* **DATASET EXTRACT**
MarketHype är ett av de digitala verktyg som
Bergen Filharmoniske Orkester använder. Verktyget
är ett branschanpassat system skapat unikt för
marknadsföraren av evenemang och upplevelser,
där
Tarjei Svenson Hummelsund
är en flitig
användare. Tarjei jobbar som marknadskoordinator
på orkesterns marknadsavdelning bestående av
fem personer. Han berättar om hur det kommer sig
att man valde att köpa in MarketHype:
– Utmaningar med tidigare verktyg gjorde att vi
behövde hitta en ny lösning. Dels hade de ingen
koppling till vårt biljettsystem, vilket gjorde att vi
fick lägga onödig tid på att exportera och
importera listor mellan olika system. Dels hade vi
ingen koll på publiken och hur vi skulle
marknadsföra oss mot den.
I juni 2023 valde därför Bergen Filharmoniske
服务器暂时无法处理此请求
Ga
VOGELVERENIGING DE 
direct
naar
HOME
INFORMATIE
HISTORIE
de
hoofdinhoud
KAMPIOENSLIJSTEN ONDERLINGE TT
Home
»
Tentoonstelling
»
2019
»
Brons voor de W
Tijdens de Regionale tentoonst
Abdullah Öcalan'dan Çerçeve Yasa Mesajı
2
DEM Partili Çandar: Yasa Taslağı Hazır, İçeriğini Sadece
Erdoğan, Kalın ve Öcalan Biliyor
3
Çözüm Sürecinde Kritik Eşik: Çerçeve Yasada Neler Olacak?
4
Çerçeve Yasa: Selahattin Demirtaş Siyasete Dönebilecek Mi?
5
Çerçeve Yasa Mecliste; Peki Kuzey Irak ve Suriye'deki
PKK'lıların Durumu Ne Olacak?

* **TASK TO CARRY OUT**
Please restate every line of the records exactly.

* **ANSWER SPACE**
MarketHype är ett av de digitala verktyg som
Bergen Filharmoniske Orkester använder. Verktyget
är ett branschanpassat system skapat unikt för
marknadsföraren av evenemang och upplevelser,
där
Tarjei Svenson Hummelsund
är en flitig
användare. Tarjei jobbar som marknadskoordinator
på orkesterns marknadsavdelning bestående av
fem personer. Han berättar om hur det kommer sig
att man valde att köpa in MarketHype:
– Utmaningar med tidigare verktyg gjorde att vi
behövde hitta en ny lösning. Dels hade de ingen
koppling till vårt biljettsystem, vilket gjorde att vi
fick lägga onödig tid på att exportera och
importera listor mellan olika system. Dels hade vi
ingen koll på publiken och hur vi skulle
marknadsföra oss mot den.
I juni 2023 valde därför Bergen Filharmoniske
服务器暂时无法处理此请求
Ga
VOGELVERENIGING DE 
direct
naar
HOME
INFORMATIE
HISTORIE
de
hoofdinhoud
KAMPIOENSLIJSTEN ONDERLINGE TT
Home
»
Tentoonstelling
»
2019
»
Brons voor de W
Tijdens de Regionale tentoonst
Abdullah Öcalan'dan Çerçeve Yasa Mesajı
2
DEM Partili Çandar: Yasa Taslağı Hazır, İçeriğini Sadece
Erdoğan, Kalın ve Öcalan Biliyor
3
Çözüm Sürecinde Kritik Eşik: Çerçeve Yasada Neler Olacak?
4
Çerçeve Yasa: Selahattin Demirtaş Siyasete Dönebilecek Mi?
5
Çerçeve Yasa Mecliste; Peki Kuzey Irak ve Suriye'deki
PKK'lıların Durumu Ne Olacak?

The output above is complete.